Drum sei getreu dein Dienst getan! Cumpriste fielmente tua missão!
Leb wohl, leb wohl, mein lieber Schwan! Adeus, adeus, meu amado Cisne!
Entrada de Lohengrin – Ato I
Acompanhado de seu cãozinho de estimação Peps, do papagaio Papo e de sua esposa Minna, Richard Wagner chegou à estação de águas de Marienbad no dia 3 de junho de 1845 e se hospedou na Pension zum Kleeblatt. Aconselhado pelo médico, concedera-se um período de cinco semanas de férias para uma cura termal naquela famosa estância hidromineral da Boêmia. Aos 32 anos, estava à beira de um esgotamento nervoso causado pelo excesso de trabalho. Além de suas incessantes atividades como kapellmeister em Dresden, onde, após ter reorganizado a orquestra e os coros, regia óperas, concertos e missas enquanto programava festivais, agravara seu estado de exaustão o extraordinário esforço para completar, nos momentos livres, a composição da nova ópera Tannhäuser, que estrearia em outubro no Teatro Real da Corte da Saxônia.

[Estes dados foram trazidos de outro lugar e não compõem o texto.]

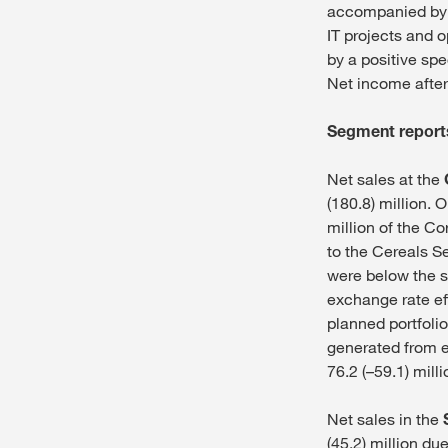
accompanied by a
IT projects and 
by a positive spe
Net income after 
Segment reports
Net sales at the
(180.8) million. 
million of the Co
to the Cereals S
were below the st
exchange rate ef
planned portfolio
generated from ea
76.2 (–59.1) mill
Net sales in the
(45.2) million du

Mas Wagner não conseguiu relaxar por muito tempo, pois sua imaginação, sempre acelerada, não lhe dava trégua. Em sua autobiografia, Mein Leben (Minha Vida), ele anotou:
“Decidido a passar aqueles dias da maneira mais tranqüila possível, tinha levado a Marienbad somente leituras fáceis, que se estendiam desde os poemas de Wolfram von Eschenbach difundidos por Simrock e San Marte, até a epopéia anônima de Lohengrin, com a vasta introdução de Goerres. Com um livro embaixo do braço, eu penetrava na floresta todas as manhãs; depois, deitado nas proximidades de um riacho, eu me distraia na companhia de Titurel e Parsifal, personagens desconhecidos, e contudo tão familiares a Wolfram. Rapidamente, o desejo de atribuir um formato pessoal a todas essas revelações se tornou tão imperioso que tive grande dificuldade em dominá-lo. Tinham-me recomendado que me afastasse de qualquer atividade excitante durante o período de tratamento: mas um nervosismo crescente se apoderou de mim. De improviso, o personagem de Lohengrin se apresentou, armado, diante de meus olhos. Ao mesmo tempo, delinearam-se, em minha mente, todos os particulares da forma dramática que deveria ser atribuída àquele argumento: a lenda do cisne agitou imediatamente minha imaginação, despertando uma atração irresistível”.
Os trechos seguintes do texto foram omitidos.